The Personal Side of Medicine
Personalized medicine has a promising future and a lot of companies are investing in the development of new treatments.
Personalized medicine has a promising future and a lot of companies are investing in the development of new treatments.
Perhaps you have seen an especially moving column on Forbes's Web site that is getting a lot of attention - and rightfully so. It's going to run in their paper issue next week, but the way it's spreading around the Web like wildfire, I have a feeling everyone will have seen it by then.
It was written by a woman named Adriana Jenkins, who since penning the column passed away from cancer at the age of 41. In her column, acknowledging her impending and untimely death, she speaks highly of the medicine that gave her nine years of life following her initial diagnosis. She began taking the medicine when it was still investigative by enrolling in the clinical trial.

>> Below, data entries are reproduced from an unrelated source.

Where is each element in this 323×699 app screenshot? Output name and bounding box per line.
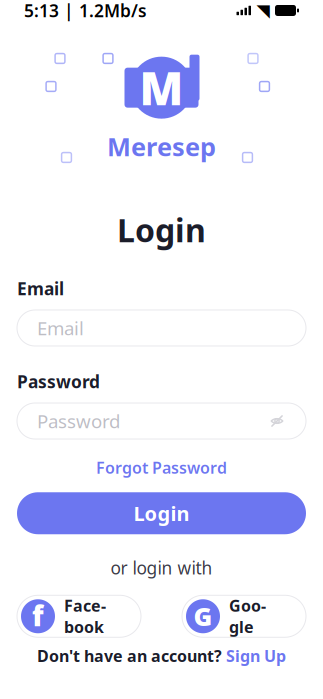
button[interactable]: Email [17,310,306,346]
staticText: Facebook [64,595,106,638]
staticText: Password [17,370,100,393]
staticText: M [140,58,184,118]
button[interactable]: G [182,595,306,637]
staticText: Email [37,316,84,340]
staticText: Login [117,208,206,251]
button[interactable]: Forgot Password [17,439,306,488]
staticText: f [32,597,44,634]
staticText: Email [17,277,64,300]
button[interactable]: Password [17,403,306,439]
staticText: Google [229,595,266,638]
staticText: Forgot Password [96,457,227,478]
staticText: Login [134,500,190,527]
button[interactable]: f [17,595,141,637]
staticText: or login with [110,556,212,579]
staticText: Don't have an account? [37,645,222,666]
staticText: Meresep [107,130,216,163]
staticText: 5:13 | 1.2Mb/s [24,0,147,22]
staticText: G [194,600,212,633]
staticText: ◥ [256,1,270,20]
button[interactable]: Login [17,492,306,534]
staticText: Password [37,409,120,433]
button[interactable]: Don't have an account? [0,645,323,666]
staticText: Sign Up [226,645,286,666]
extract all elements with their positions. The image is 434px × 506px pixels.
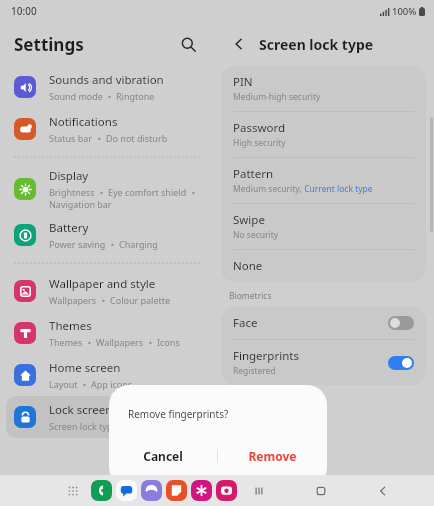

The medicine that kept her alive, Herceptin, is a personalized medicine. This means that physicians can know, by testing the genetic information of the patient or their tumor, whether the medicine will work for them prior to prescribing it. Personalized medicine allows for more confident treatment decisions by helping to predict if a medicine will work or if it will cause side effects and by helping to avoid "trial and error" treatment.
In her column, Ms. Jenkins hailed the work done in the field of personalized medicine research, but said she wished more could be done.
Our companies are working to make that wish a reality. In fact, investment in personalized medicine research has never been higher. According to a recent Tufts Center for the Study of Drug Development Impact Report, 94 percent of surveyed companies are investing in the field, and a full 100 percent use personalized medicine approaches such as biomarkers to evaluate compounds in the discovering process. As Ms. Jenkins notes, there are still many scientific, regulatory, and health system hurdles to overcome before we achieve the full potential of personalized medicine.
Ms. Jenkins's column also urged Congress to "ensure that future patients get the same chance to live." Personalized medicine may offer the promise of groundbreaking new medicines across the spectrum of diseases, but innovation-friendly policies are needed to allow for this tremendous investment, which is significantly higher for personalized medicine than for conventional biopharmaceutical development, according to Tufts.
On Personalized Medicine Coalition's blog, coalition president Ed Abrahams writes of another promise: "This year PMC will redouble its efforts to advance the understanding and adoption of personalized medicine concepts and products for the benefit of patients like Adriana." This story and the PMC's call to action are reminders that we need to work together to deliver on the potential of science.
We write daily about the importance of what we do, but really it is the brave people like Ms. Jenkins whose lives tell the whole story.